Chapter 18
" . . . I would no more consider you a subject of sana on the basis of our casual acquaintance here, than you would be likely to empathize with—say—Bone Breaker, or any of the Dilbians . . ."
" . . . More Jam, nonsense! . . . He's a standing joke for miles around. Remember a leader can never be a figure of fun—"
There was something wrong, thought Bill sourly, about both statements. If he could only connect that wrongness with his strange situation here on Dilbia, he had a feeling he might be on the track of handling that situation. Clearly there were some human machinations at work or else he would not be here at all. Clearly Anita knew nothing about them. Also, clearly, the Hemnoids in the person of Mula-ay were attempting to exploit the situation. But what none of these individuals and groups seemed to have stopped to consider was that possibly the Dilbians concerned might be grinding some axes of their own in the tangle where all this was going on.

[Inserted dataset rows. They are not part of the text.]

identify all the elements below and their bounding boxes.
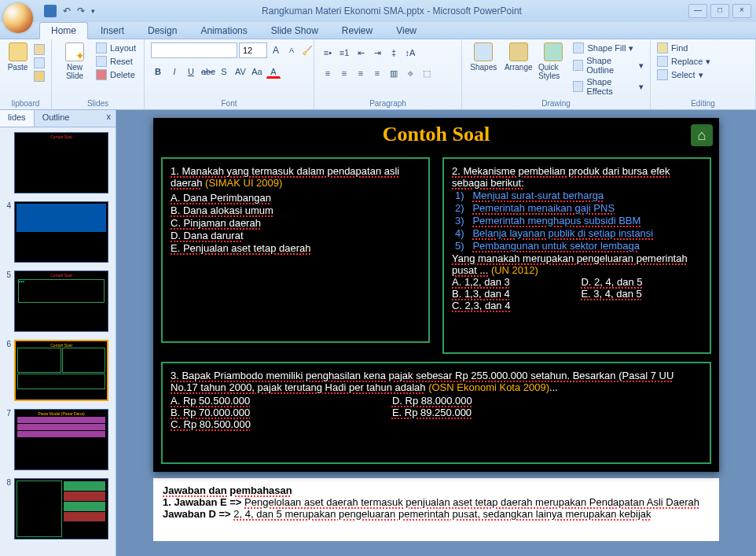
thumb-number: 7 xyxy=(3,409,11,470)
workspace: lides Outline x Contoh Soal 4 5Contoh So… xyxy=(0,110,756,556)
shape-fill-icon xyxy=(573,42,584,53)
char-spacing-button[interactable]: AV xyxy=(233,64,248,79)
q2-item: Pemerintah menaikan gaji PNS xyxy=(472,202,615,214)
align-left-button[interactable]: ≡ xyxy=(321,66,335,80)
tab-home[interactable]: Home xyxy=(39,22,88,39)
q2-item: Pemerintah menghapus subsidi BBM xyxy=(472,215,640,226)
shape-outline-icon xyxy=(573,60,583,71)
numbering-button[interactable]: ≡1 xyxy=(337,46,351,60)
tab-review[interactable]: Review xyxy=(331,23,384,39)
layout-button[interactable]: Layout xyxy=(96,42,136,53)
notes-pane[interactable]: Jawaban dan pembahasan 1. Jawaban E => P… xyxy=(153,478,719,541)
quick-styles-button[interactable]: Quick Styles xyxy=(538,42,568,80)
replace-button[interactable]: Replace ▾ xyxy=(657,56,710,67)
italic-button[interactable]: I xyxy=(167,64,182,79)
copy-icon[interactable] xyxy=(34,57,45,68)
minimize-button[interactable]: — xyxy=(688,4,707,18)
justify-button[interactable]: ≡ xyxy=(370,66,384,80)
title-bar: ↶ ↷ ▾ Rangkuman Materi Ekonomi SMA.pptx … xyxy=(0,0,756,22)
notes-heading: Jawaban dan pembahasan xyxy=(163,484,710,496)
office-button[interactable] xyxy=(3,3,33,33)
tab-slideshow[interactable]: Slide Show xyxy=(260,23,329,39)
tab-view[interactable]: View xyxy=(385,23,428,39)
q2-ask: Yang manakah merupakan pengeluaran pemer… xyxy=(452,252,688,276)
slide-thumbnail-current[interactable]: Contoh Soal xyxy=(14,340,108,401)
q1-opt: C. Pinjaman daerah xyxy=(171,217,261,229)
arrange-icon xyxy=(509,42,528,61)
paste-button[interactable]: Paste xyxy=(6,42,29,72)
select-icon xyxy=(657,69,668,80)
tab-animations[interactable]: Animations xyxy=(189,23,258,39)
bullets-button[interactable]: ≡• xyxy=(321,46,335,60)
undo-icon[interactable]: ↶ xyxy=(63,6,71,17)
align-text-button[interactable]: ⎆ xyxy=(403,66,417,80)
redo-icon[interactable]: ↷ xyxy=(77,6,85,17)
line-spacing-button[interactable]: ‡ xyxy=(387,46,401,60)
tab-design[interactable]: Design xyxy=(137,23,188,39)
arrange-button[interactable]: Arrange xyxy=(503,42,533,72)
notes-l2a: Jawaban D => xyxy=(163,508,233,520)
outline-tab[interactable]: Outline xyxy=(35,110,78,127)
underline-button[interactable]: U xyxy=(184,64,198,79)
q3-source: (OSN Ekonomi Kota 2009) xyxy=(428,381,549,393)
change-case-button[interactable]: Aa xyxy=(250,64,264,79)
delete-button[interactable]: Delete xyxy=(96,69,136,80)
question-box-2[interactable]: 2. Mekanisme pembelian produk dari bursa… xyxy=(442,157,711,354)
grow-font-button[interactable]: A xyxy=(269,43,283,57)
maximize-button[interactable]: □ xyxy=(710,4,729,18)
reset-button[interactable]: Reset xyxy=(96,56,136,67)
cut-icon[interactable] xyxy=(34,44,45,55)
bold-button[interactable]: B xyxy=(151,64,165,79)
save-icon[interactable] xyxy=(44,5,57,17)
close-button[interactable]: × xyxy=(732,4,751,18)
q2-opt: B. 1,3, dan 4 xyxy=(452,288,510,300)
panel-close-button[interactable]: x xyxy=(102,110,116,127)
q2-opt: D. 2, 4, dan 5 xyxy=(581,276,642,288)
ribbon: Paste lipboard ✦ New Slide Layout Reset … xyxy=(0,39,756,110)
shrink-font-button[interactable]: A xyxy=(284,43,299,57)
slides-tab[interactable]: lides xyxy=(0,110,35,127)
align-right-button[interactable]: ≡ xyxy=(354,66,368,80)
text-direction-button[interactable]: ↕A xyxy=(403,46,417,60)
select-button[interactable]: Select ▾ xyxy=(657,69,710,80)
new-slide-button[interactable]: ✦ New Slide xyxy=(58,42,91,80)
strike-button[interactable]: abc xyxy=(200,64,215,79)
slide-thumbnails[interactable]: Contoh Soal 4 5Contoh Soal■ ■ ■ 6Contoh … xyxy=(0,127,116,556)
q1-opt: A. Dana Perimbangan xyxy=(171,192,271,204)
font-family-select[interactable] xyxy=(151,42,237,58)
q1-opt: E. Penjualan aset tetap daerah xyxy=(171,242,311,254)
question-box-1[interactable]: 1. Manakah yang termasuk dalam pendapata… xyxy=(161,157,430,343)
tab-insert[interactable]: Insert xyxy=(90,23,135,39)
shapes-button[interactable]: Shapes xyxy=(468,42,498,72)
decrease-indent-button[interactable]: ⇤ xyxy=(354,46,368,60)
format-painter-icon[interactable] xyxy=(34,71,45,82)
shape-effects-button[interactable]: Shape Effects ▾ xyxy=(573,77,644,96)
columns-button[interactable]: ▥ xyxy=(387,66,401,80)
new-slide-label: New Slide xyxy=(58,63,91,80)
smartart-button[interactable]: ⬚ xyxy=(420,66,434,80)
increase-indent-button[interactable]: ⇥ xyxy=(370,46,384,60)
slide-thumbnail[interactable] xyxy=(14,201,108,263)
align-center-button[interactable]: ≡ xyxy=(337,66,351,80)
slide-thumbnail[interactable]: Pasar Modal (Pasar Dana) xyxy=(14,409,108,470)
slide-editor[interactable]: Contoh Soal 1. Manakah yang termasuk dal… xyxy=(116,110,756,556)
slides-panel: lides Outline x Contoh Soal 4 5Contoh So… xyxy=(0,110,116,556)
font-size-select[interactable] xyxy=(239,42,267,58)
slide-thumbnail[interactable]: Contoh Soal■ ■ ■ xyxy=(14,271,108,332)
slide-canvas[interactable]: Contoh Soal 1. Manakah yang termasuk dal… xyxy=(153,118,719,472)
question-box-3[interactable]: 3. Bapak Priambodo memiliki penghasilan … xyxy=(161,362,711,464)
slide-thumbnail[interactable]: Contoh Soal xyxy=(14,132,108,193)
delete-icon xyxy=(96,69,107,80)
shape-outline-button[interactable]: Shape Outline ▾ xyxy=(573,56,644,75)
q2-source: (UN 2012) xyxy=(491,264,538,276)
slide-title[interactable]: Contoh Soal xyxy=(153,118,719,146)
clear-formatting-icon[interactable]: 🧹 xyxy=(300,43,314,57)
find-button[interactable]: Find xyxy=(657,42,710,53)
group-font-label: Font xyxy=(151,98,307,109)
shadow-button[interactable]: S xyxy=(217,64,231,79)
shape-fill-button[interactable]: Shape Fill ▾ xyxy=(573,42,644,53)
home-icon[interactable] xyxy=(691,124,713,146)
font-color-button[interactable]: A xyxy=(266,64,281,79)
new-slide-icon: ✦ xyxy=(65,42,84,61)
slide-thumbnail[interactable] xyxy=(14,478,108,539)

The Dilbians—even the Hill Bluffer, in some obscure way Bill's mind could not at the moment pin down—seemed to have a stake in Bill's situation, of which Hemnoids and humans alike—even Anita, with her anthropological knowledge—seemed to be ignorant.
Without being able to prove all this in any way, Bill still felt it—as he had felt the incorrectness of Dilbian-understanding, first in Mula-ay and now in Anita. He felt it in his bones. Anita was still talking. Bill's attention jerked abruptly back to her.
" . . . so forget about More Jam and concentrate on the two important figures of Bone Breaker and Flat Fingers," she was saying. "They're the ones that have to be moved, and I'm trying, just as much as you are, to move them. That's why I've been working with the Dilbian women—in the village as well as here in the valley—the way I have. I suppose you don't understand that, even yet?"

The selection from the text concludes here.